I agree though that most of the interesting (and widespread) uses require a
material that is not biodegradable.

I would love to have a spider-silk ballistic/stab vest... That would be a
_very_ cool piece of kit...

------
biohacker42
Oh they did it the old fashioned way, neat but sadly not as interesting as
gene splicing would have been. Gene splicing would make it possible to produce
spider silk fabrics for less then one million.

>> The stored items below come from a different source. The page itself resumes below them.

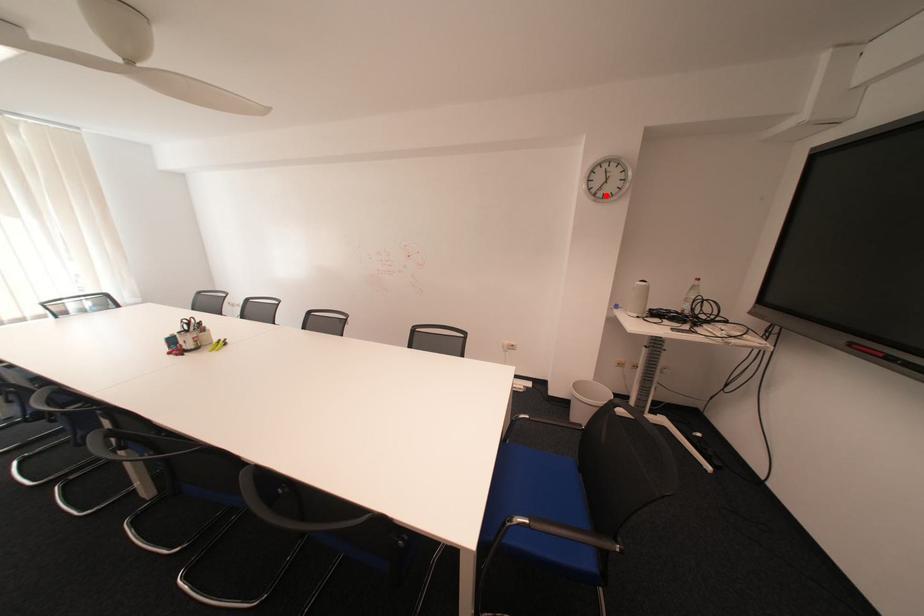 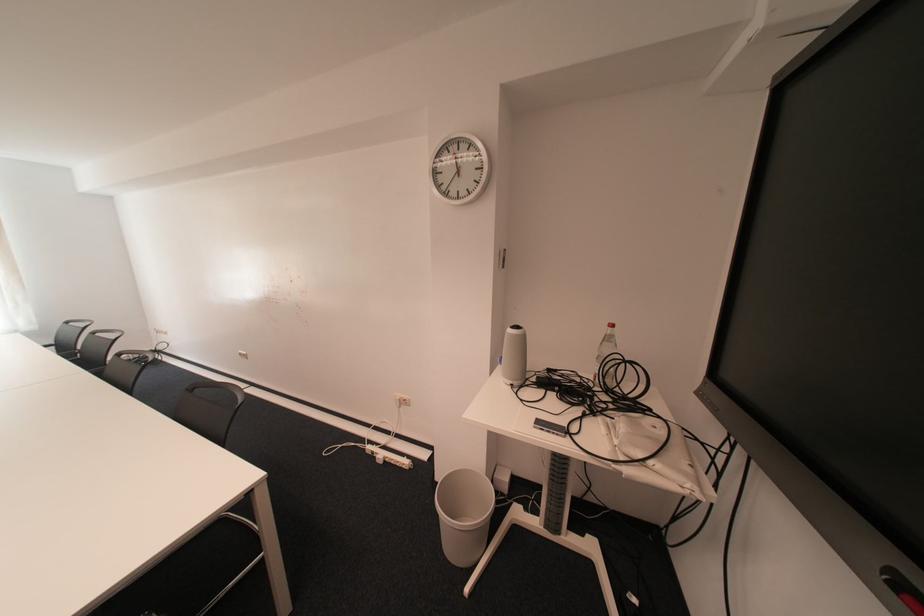 The point at the highlighted location is marked in the first image. Where is the corresponding point in the second image?

(457, 195) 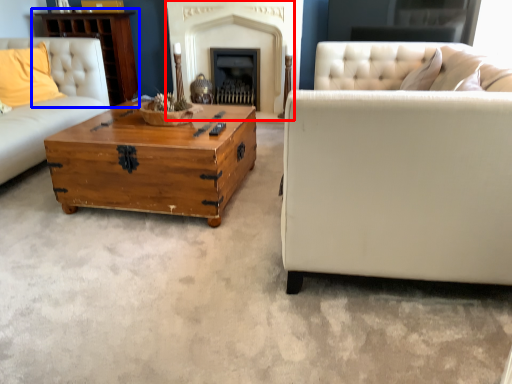 Question: Which object appears farthest to the camera in this image, fireplace (highlighted by a red box) or dresser (highlighted by a blue box)?

Choices:
 (A) fireplace
 (B) dresser

Answer: (B) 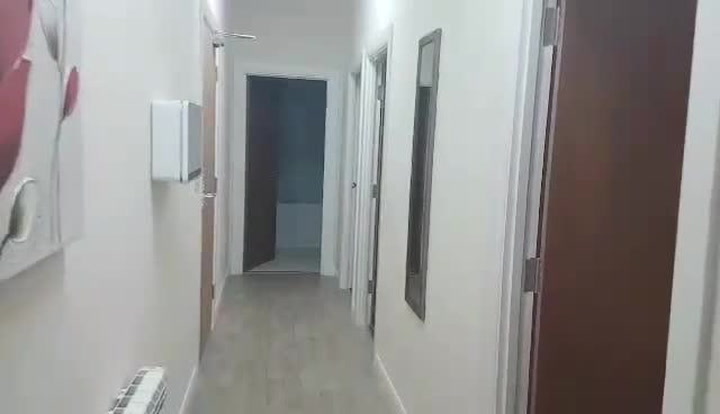 The width and height of the screenshot is (720, 414). Find the location of `utility cabinet`. utility cabinet is located at coordinates (184, 150). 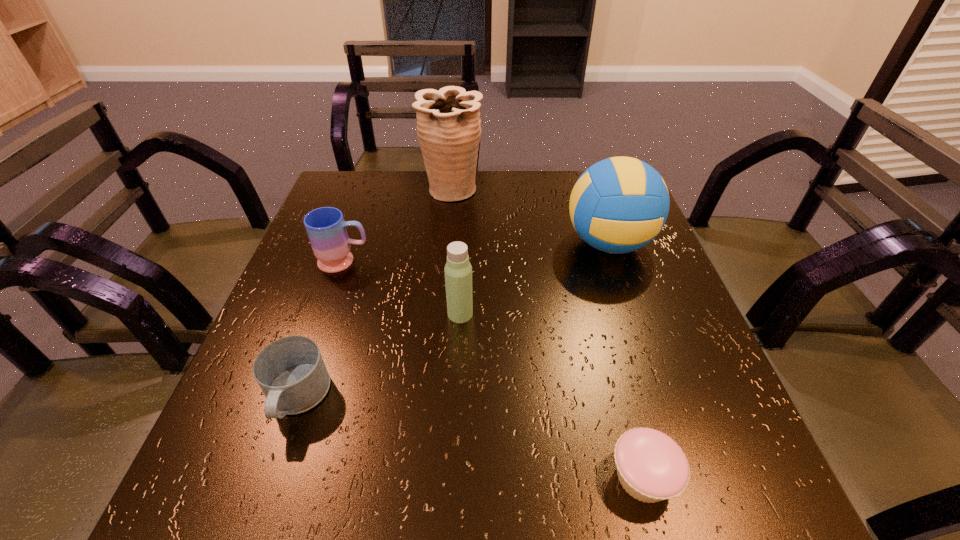 Where is `the shortest object`? This screenshot has width=960, height=540. the shortest object is located at coordinates (651, 467).

This screenshot has height=540, width=960. In order to click on blank space located on the right of the farthest object in this screenshot , I will do `click(614, 189)`.

I want to click on vacant space located 0.360m on the front of the fifth shortest object, so click(x=669, y=421).

What are the coordinates of `vacant space located on the back of the third nearest object` in the screenshot? It's located at (462, 288).

At what (x,y) coordinates should I click in order to perform the action: click on vacant area situated 0.360m on the side of the farther mug with the handle. Please return your answer as a coordinate pair (x, y). The height and width of the screenshot is (540, 960). Looking at the image, I should click on (528, 261).

The height and width of the screenshot is (540, 960). What are the coordinates of `vacant area situated on the side of the shorter mug with the handle` in the screenshot? It's located at (258, 510).

You are a GUI agent. You are given a task and a screenshot of the screen. Output one action in this format:
    pyautogui.click(x=<x>, y=<y>)
    Task: Click on the vacant space located on the back of the nearest object
    The width and height of the screenshot is (960, 540).
    Given the screenshot: What is the action you would take?
    pyautogui.click(x=593, y=291)

You are a GUI agent. You are given a task and a screenshot of the screen. Output one action in this format:
    pyautogui.click(x=<x>, y=<y>)
    Task: Click on the urn at the far edge
    This screenshot has width=960, height=540.
    Given the screenshot: What is the action you would take?
    pyautogui.click(x=448, y=121)

Locate an element on the screen. This screenshot has height=540, width=960. volleyball that is at the far edge is located at coordinates (618, 205).

What are the coordinates of `object present at the near edge` in the screenshot? It's located at (651, 467). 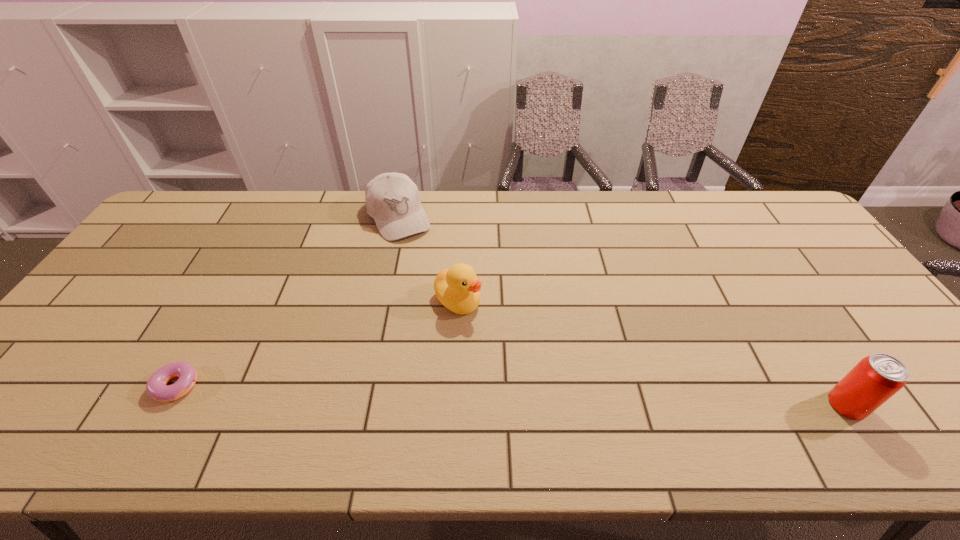 This screenshot has width=960, height=540. Identify the location of vacant area situated at the beak of the third nearest object. (516, 351).

The width and height of the screenshot is (960, 540). Identify the location of vacant space positioned at the beak of the third nearest object. (536, 369).

Locate an element on the screen. The image size is (960, 540). free space located 0.250m on the front-facing side of the third object from right to left is located at coordinates point(439,292).

Locate an element on the screen. vacant space situated 0.270m on the front-facing side of the third object from right to left is located at coordinates 442,296.

The image size is (960, 540). What are the coordinates of `vacant region located 0.300m on the front-facing side of the third object from right to left` in the screenshot? It's located at (445, 303).

The height and width of the screenshot is (540, 960). In order to click on object at the far edge in this screenshot , I will do `click(392, 199)`.

You are a GUI agent. You are given a task and a screenshot of the screen. Output one action in this format:
    pyautogui.click(x=<x>, y=<y>)
    Task: Click on the doughnut present at the near edge
    The image size is (960, 540).
    Given the screenshot: What is the action you would take?
    pyautogui.click(x=156, y=387)

The width and height of the screenshot is (960, 540). Identify the location of can situated at the near edge. (875, 379).

In the image, there is a desktop. Where is `vacant space at the far edge`? The image size is (960, 540). vacant space at the far edge is located at coordinates (320, 234).

The width and height of the screenshot is (960, 540). In the image, there is a desktop. What are the coordinates of `vacant space at the near edge` in the screenshot? It's located at (476, 375). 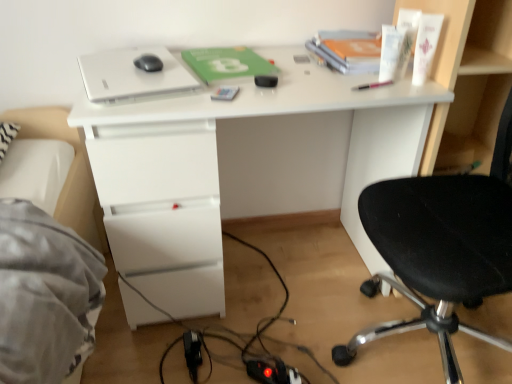 Where is `vacant space that is in between white matte book at upper right and metallic silver phone at center, the first stationery from the left`? The image size is (512, 384). vacant space that is in between white matte book at upper right and metallic silver phone at center, the first stationery from the left is located at coordinates (297, 73). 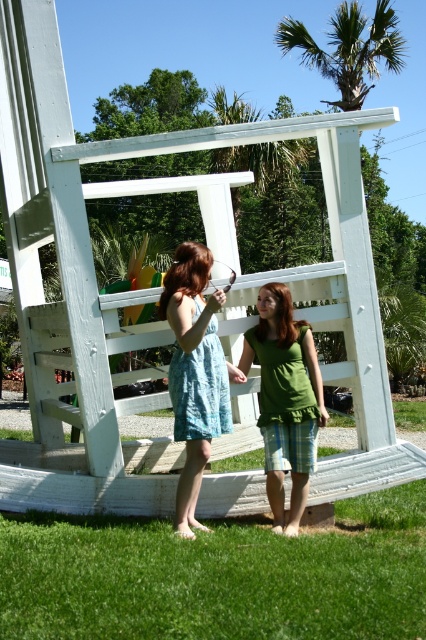 Question: Does green fabric shirt at center appear over green leafy palm tree at upper center?

Choices:
 (A) yes
 (B) no

Answer: (B)

Question: Can you confirm if light blue cotton dress at center is positioned above green leafy palm tree at upper center?

Choices:
 (A) yes
 (B) no

Answer: (B)

Question: Which object is the farthest from the green fabric shirt at center?

Choices:
 (A) light blue cotton dress at center
 (B) green leafy palm tree at upper center

Answer: (B)

Question: Which point is farther to the camera?

Choices:
 (A) (186, 282)
 (B) (275, 451)

Answer: (B)

Question: Which of these objects is positioned farthest from the green leafy palm tree at upper center?

Choices:
 (A) green fabric shirt at center
 (B) light blue cotton dress at center

Answer: (B)

Question: Does green fabric shirt at center appear over green leafy palm tree at upper center?

Choices:
 (A) no
 (B) yes

Answer: (A) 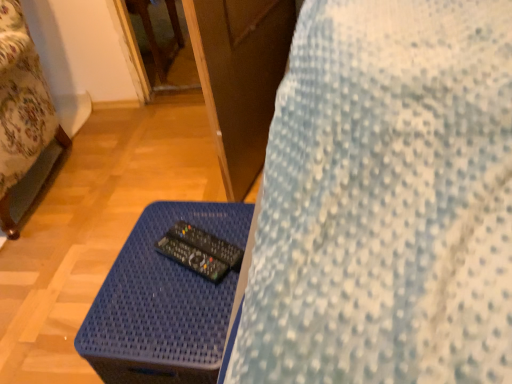 I want to click on free space that is to the left of black plastic remote at center, acting as the 2th control starting from the bottom, so click(136, 271). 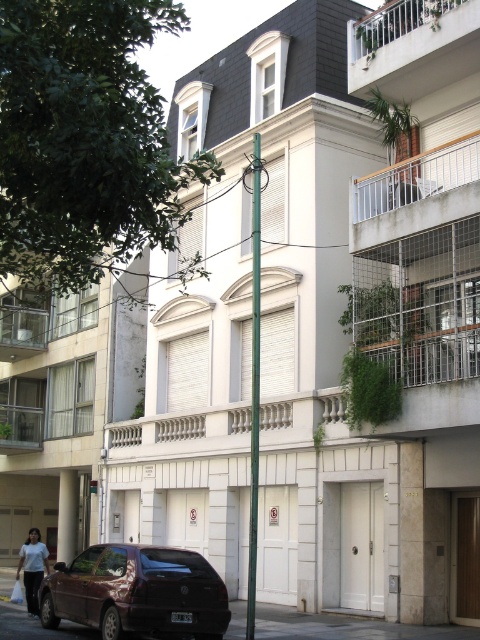 You are standing in front of the residential building and see a point marked at coordinates (136, 593). What object is located at that point?

The point at coordinates (136, 593) corresponds to the shiny maroon hatchback at lower left.

You are a delivery person arriving at the building and need to park your shiny maroon hatchback at lower left. The white metal railing at upper center is in the way. Can you move your vehicle to the right to avoid it?

The shiny maroon hatchback at lower left is positioned on the left side of the white metal railing at upper center. Moving it to the right would place it closer to the railing, so you cannot avoid it by moving right. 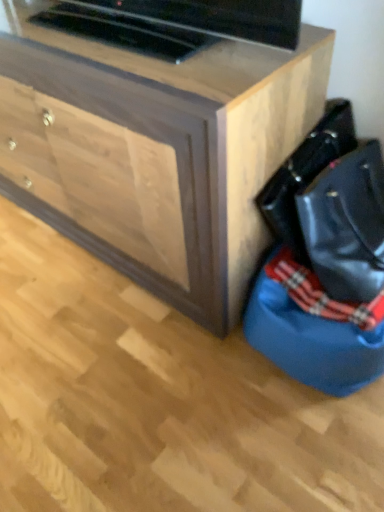 Question: Is black leather messenger bag at lower right looking in the opposite direction of blue fabric bean bag at lower right?

Choices:
 (A) yes
 (B) no

Answer: (B)

Question: Is blue fabric bean bag at lower right located within black leather messenger bag at lower right?

Choices:
 (A) no
 (B) yes

Answer: (A)

Question: Does black leather messenger bag at lower right appear on the left side of blue fabric bean bag at lower right?

Choices:
 (A) yes
 (B) no

Answer: (A)

Question: Is black leather messenger bag at lower right further to the viewer compared to blue fabric bean bag at lower right?

Choices:
 (A) yes
 (B) no

Answer: (B)

Question: Does black leather messenger bag at lower right appear on the right side of blue fabric bean bag at lower right?

Choices:
 (A) no
 (B) yes

Answer: (A)

Question: From the image's perspective, is black leather messenger bag at lower right under blue fabric bean bag at lower right?

Choices:
 (A) yes
 (B) no

Answer: (B)

Question: Are wooden chest of drawers at center and blue fabric bean bag at lower right far apart?

Choices:
 (A) no
 (B) yes

Answer: (A)

Question: From a real-world perspective, is wooden chest of drawers at center physically below blue fabric bean bag at lower right?

Choices:
 (A) no
 (B) yes

Answer: (A)

Question: Is wooden chest of drawers at center positioned before blue fabric bean bag at lower right?

Choices:
 (A) no
 (B) yes

Answer: (B)

Question: Is wooden chest of drawers at center further to the viewer compared to blue fabric bean bag at lower right?

Choices:
 (A) no
 (B) yes

Answer: (A)

Question: Can you confirm if wooden chest of drawers at center is shorter than blue fabric bean bag at lower right?

Choices:
 (A) no
 (B) yes

Answer: (A)

Question: Considering the relative sizes of wooden chest of drawers at center and blue fabric bean bag at lower right in the image provided, is wooden chest of drawers at center smaller than blue fabric bean bag at lower right?

Choices:
 (A) yes
 (B) no

Answer: (B)

Question: Considering the relative positions of blue fabric bean bag at lower right and wooden chest of drawers at center in the image provided, is blue fabric bean bag at lower right behind wooden chest of drawers at center?

Choices:
 (A) yes
 (B) no

Answer: (A) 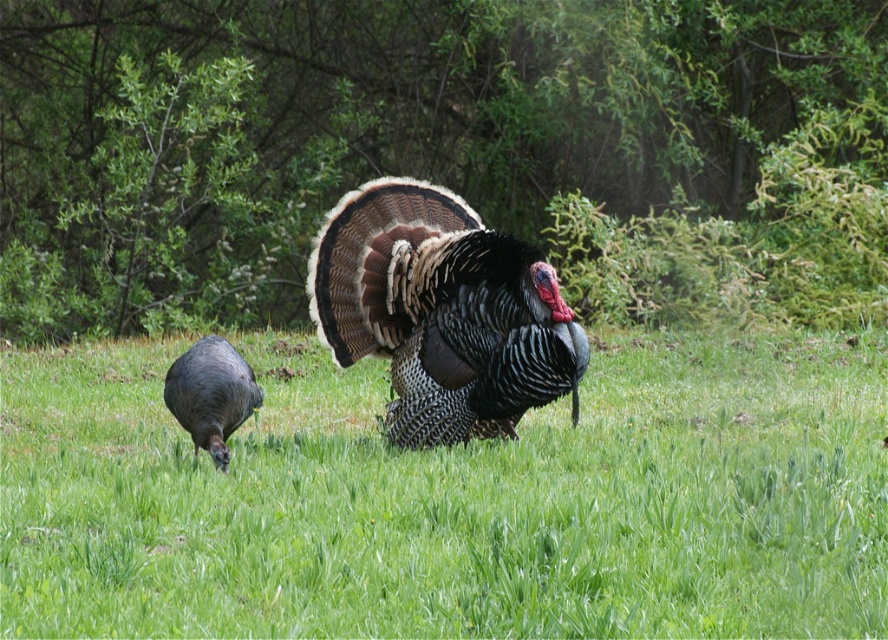 Question: Which object is farther from the camera taking this photo?

Choices:
 (A) shiny iridescent turkey at center
 (B) green grass at center

Answer: (B)

Question: Which point appears closest to the camera in this image?

Choices:
 (A) (461, 424)
 (B) (239, 396)
 (C) (809, 547)

Answer: (C)

Question: Is green grass at center wider than shiny dark gray turkey at lower left?

Choices:
 (A) no
 (B) yes

Answer: (A)

Question: Can you confirm if shiny iridescent turkey at center is smaller than shiny dark gray turkey at lower left?

Choices:
 (A) no
 (B) yes

Answer: (A)

Question: Which point appears closest to the camera in this image?

Choices:
 (A) (865, 416)
 (B) (176, 372)

Answer: (B)

Question: Does green grass at center appear over shiny iridescent turkey at center?

Choices:
 (A) no
 (B) yes

Answer: (A) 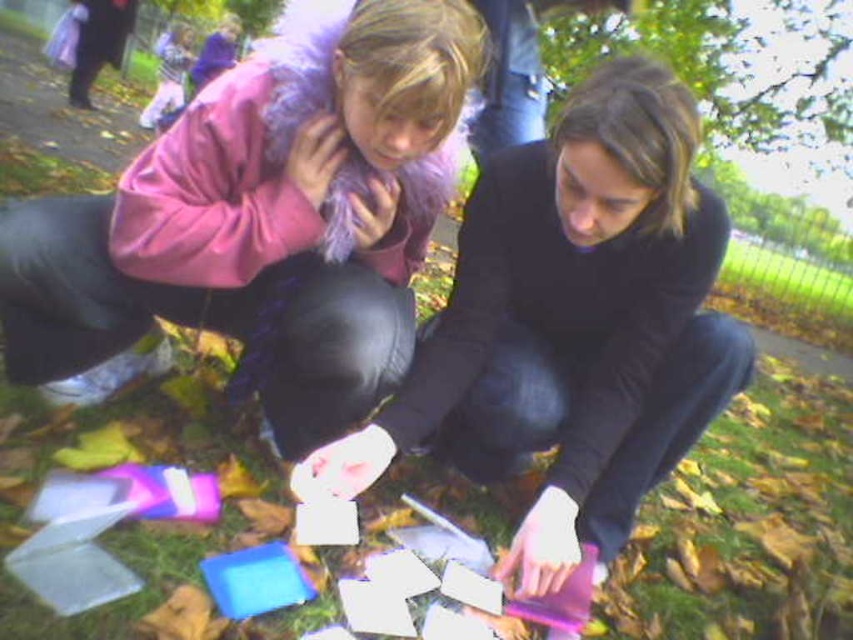 Who is positioned more to the right, matte black jacket at center or purple glossy phone at lower center?

purple glossy phone at lower center

Locate an element on the screen. The image size is (853, 640). matte black jacket at center is located at coordinates (573, 323).

Is pink fur coat at upper left smaller than purple glossy phone at lower center?

No, pink fur coat at upper left is not smaller than purple glossy phone at lower center.

Does pink fur coat at upper left lie in front of purple glossy phone at lower center?

Yes.

What do you see at coordinates (262, 221) in the screenshot? I see `pink fur coat at upper left` at bounding box center [262, 221].

Locate an element on the screen. This screenshot has height=640, width=853. pink fur coat at upper left is located at coordinates (262, 221).

Between pink fur coat at upper left and matte black jacket at center, which one is positioned higher?

Positioned higher is pink fur coat at upper left.

Does pink fur coat at upper left have a lesser width compared to matte black jacket at center?

No.

Between point (149, 189) and point (607, 61), which one is positioned in front?

Point (149, 189) is in front.

This screenshot has height=640, width=853. What are the coordinates of `pink fur coat at upper left` in the screenshot? It's located at (262, 221). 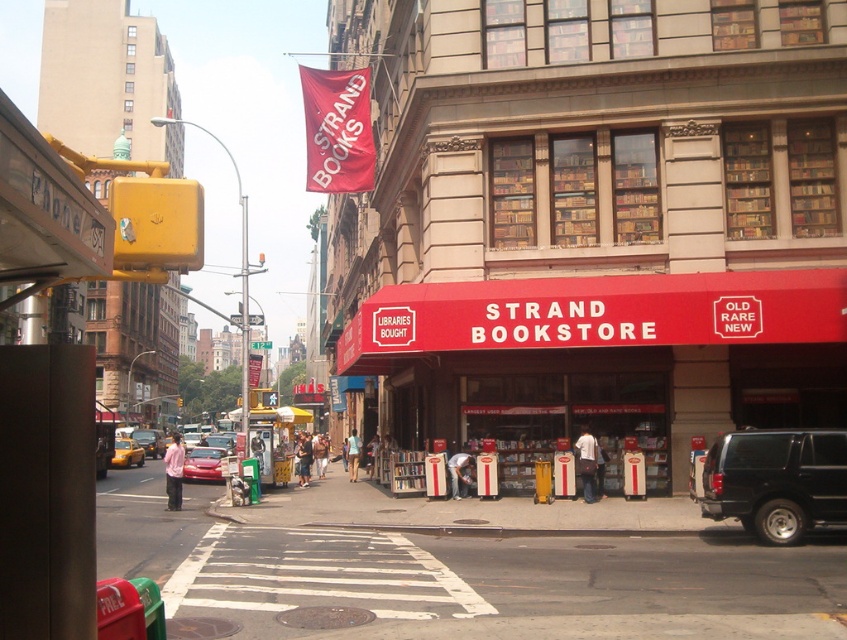 You are standing in front of The Strand Bookstore and see a point at coordinates (599, 312). According to the image, where is this point located?

The point is located on the matte red awning at center.

You are a photographer standing on the sidewalk in front of The Strand Bookstore. You want to capture both the red matte awning at center and the yellow matte taxi cab at left in a single photo. Given that your camera can only focus on objects within a 5 meter width, can you fit both objects in the frame without moving your position?

The red matte awning at center is wider than the yellow matte taxi cab at left. Since the camera can focus on objects within a 5 meter width, and the awning is the wider object, it depends on the combined width of both objects. However, since the awning is wider than the taxi, but the total width may still be under 5 meters, it is possible to fit both in the frame without moving.

You are a pedestrian standing in front of The Strand Bookstore and want to cross the street. There is a yellow matte taxi cab at left and a metallic red car at center. Which vehicle is closer to the bookstore entrance?

The metallic red car at center is closer to the bookstore entrance because the yellow matte taxi cab at left is to the right of it, meaning the metallic red car is positioned between the entrance and the taxi. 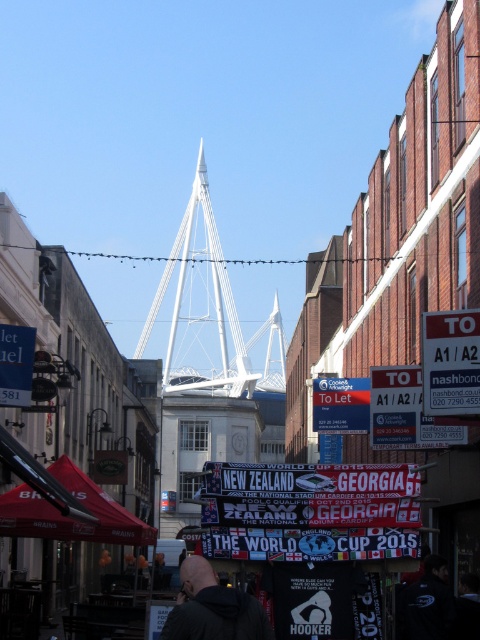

We have spliced some spider silk protein genes into goats, and their milk does
contain those proteins, and we can crystallize them into large crystals. But
that's not silk, spider silk is those proteins carefully assembled along with
H2O molecules to create threads.

Another problem is, spider silk tends to rot pretty quickly.

------
idm
FTA: "...to show what Mr. Peers and Mr. Godley — along with more than a
million spiders and a dexterous team of intrepid Malagasy spider handlers —
had accomplished."

"...an endeavor that, as he has written, always seemed to be 'imbued with
metaphor and poetry, with nightmare and phobia.'"

Yes. That.

------
diiq
So that's undyed? What a fantastic color. Yet again the inadequacies of
digital interfaces driving me mad --- I want to _see_ it! And (no doubt I'll
never get the opportunity) _touch_ it.

I'd like my VR now, please.

------
wlievens
From the title I thought this would be about Dwarf Fortress.